(Transcribed page contents)
►
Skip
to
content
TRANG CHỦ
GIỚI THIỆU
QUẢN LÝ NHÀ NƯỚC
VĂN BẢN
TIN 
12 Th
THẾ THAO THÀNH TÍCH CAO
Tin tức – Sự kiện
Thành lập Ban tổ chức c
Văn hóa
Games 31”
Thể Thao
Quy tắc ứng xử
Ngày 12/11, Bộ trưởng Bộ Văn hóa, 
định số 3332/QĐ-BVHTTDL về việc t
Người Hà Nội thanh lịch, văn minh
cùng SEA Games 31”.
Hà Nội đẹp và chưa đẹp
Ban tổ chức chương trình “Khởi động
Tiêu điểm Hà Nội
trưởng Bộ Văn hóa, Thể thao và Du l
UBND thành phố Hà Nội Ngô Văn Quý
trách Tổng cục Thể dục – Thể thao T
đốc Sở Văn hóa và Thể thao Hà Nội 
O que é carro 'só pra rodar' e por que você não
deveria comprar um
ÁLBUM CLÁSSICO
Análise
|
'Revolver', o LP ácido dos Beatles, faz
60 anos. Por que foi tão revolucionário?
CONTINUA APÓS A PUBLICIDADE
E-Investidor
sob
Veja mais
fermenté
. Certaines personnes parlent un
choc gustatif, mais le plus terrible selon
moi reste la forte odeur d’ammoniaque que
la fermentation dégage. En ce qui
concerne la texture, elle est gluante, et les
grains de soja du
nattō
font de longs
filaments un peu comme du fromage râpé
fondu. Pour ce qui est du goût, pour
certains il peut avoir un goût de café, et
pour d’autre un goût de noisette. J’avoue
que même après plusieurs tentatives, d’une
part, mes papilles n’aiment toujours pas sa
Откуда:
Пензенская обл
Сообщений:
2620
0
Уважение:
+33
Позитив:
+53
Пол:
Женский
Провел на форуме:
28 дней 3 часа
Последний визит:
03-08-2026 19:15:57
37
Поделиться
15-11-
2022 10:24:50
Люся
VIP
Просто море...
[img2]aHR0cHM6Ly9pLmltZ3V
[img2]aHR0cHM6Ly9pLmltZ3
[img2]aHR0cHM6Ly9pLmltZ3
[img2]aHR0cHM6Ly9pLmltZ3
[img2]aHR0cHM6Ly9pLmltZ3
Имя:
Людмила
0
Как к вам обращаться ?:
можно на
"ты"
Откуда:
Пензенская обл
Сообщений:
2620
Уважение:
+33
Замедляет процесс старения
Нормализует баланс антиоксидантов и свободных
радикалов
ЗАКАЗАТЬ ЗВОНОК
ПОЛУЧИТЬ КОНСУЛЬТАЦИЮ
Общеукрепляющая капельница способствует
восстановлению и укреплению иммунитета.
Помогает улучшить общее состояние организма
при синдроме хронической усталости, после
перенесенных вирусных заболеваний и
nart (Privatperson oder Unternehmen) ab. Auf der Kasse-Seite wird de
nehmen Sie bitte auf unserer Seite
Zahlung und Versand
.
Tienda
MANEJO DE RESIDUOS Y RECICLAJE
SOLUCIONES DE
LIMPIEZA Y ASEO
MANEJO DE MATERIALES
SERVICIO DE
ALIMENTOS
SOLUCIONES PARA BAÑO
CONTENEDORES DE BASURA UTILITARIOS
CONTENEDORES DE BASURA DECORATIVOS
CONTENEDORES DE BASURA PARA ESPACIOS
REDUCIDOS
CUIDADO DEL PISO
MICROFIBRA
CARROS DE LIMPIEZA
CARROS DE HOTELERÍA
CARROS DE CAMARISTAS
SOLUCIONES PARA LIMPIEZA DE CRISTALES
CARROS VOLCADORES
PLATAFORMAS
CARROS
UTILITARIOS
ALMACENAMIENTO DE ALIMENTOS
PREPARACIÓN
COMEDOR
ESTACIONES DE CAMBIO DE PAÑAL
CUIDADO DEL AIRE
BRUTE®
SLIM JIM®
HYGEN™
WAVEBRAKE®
◄
Could you transcribe the entries above word for word, from the line with "перенесенных вирусных заболеваний и" down to the line with "CARROS DE CAMARISTAS", keeping both?

перенесенных вирусных заболеваний и
nart (Privatperson oder Unternehmen) ab. Auf der Kasse-Seite wird de
nehmen Sie bitte auf unserer Seite
Zahlung und Versand
.
Tienda
MANEJO DE RESIDUOS Y RECICLAJE
SOLUCIONES DE
LIMPIEZA Y ASEO
MANEJO DE MATERIALES
SERVICIO DE
ALIMENTOS
SOLUCIONES PARA BAÑO
CONTENEDORES DE BASURA UTILITARIOS
CONTENEDORES DE BASURA DECORATIVOS
CONTENEDORES DE BASURA PARA ESPACIOS
REDUCIDOS
CUIDADO DEL PISO
MICROFIBRA
CARROS DE LIMPIEZA
CARROS DE HOTELERÍA
CARROS DE CAMARISTAS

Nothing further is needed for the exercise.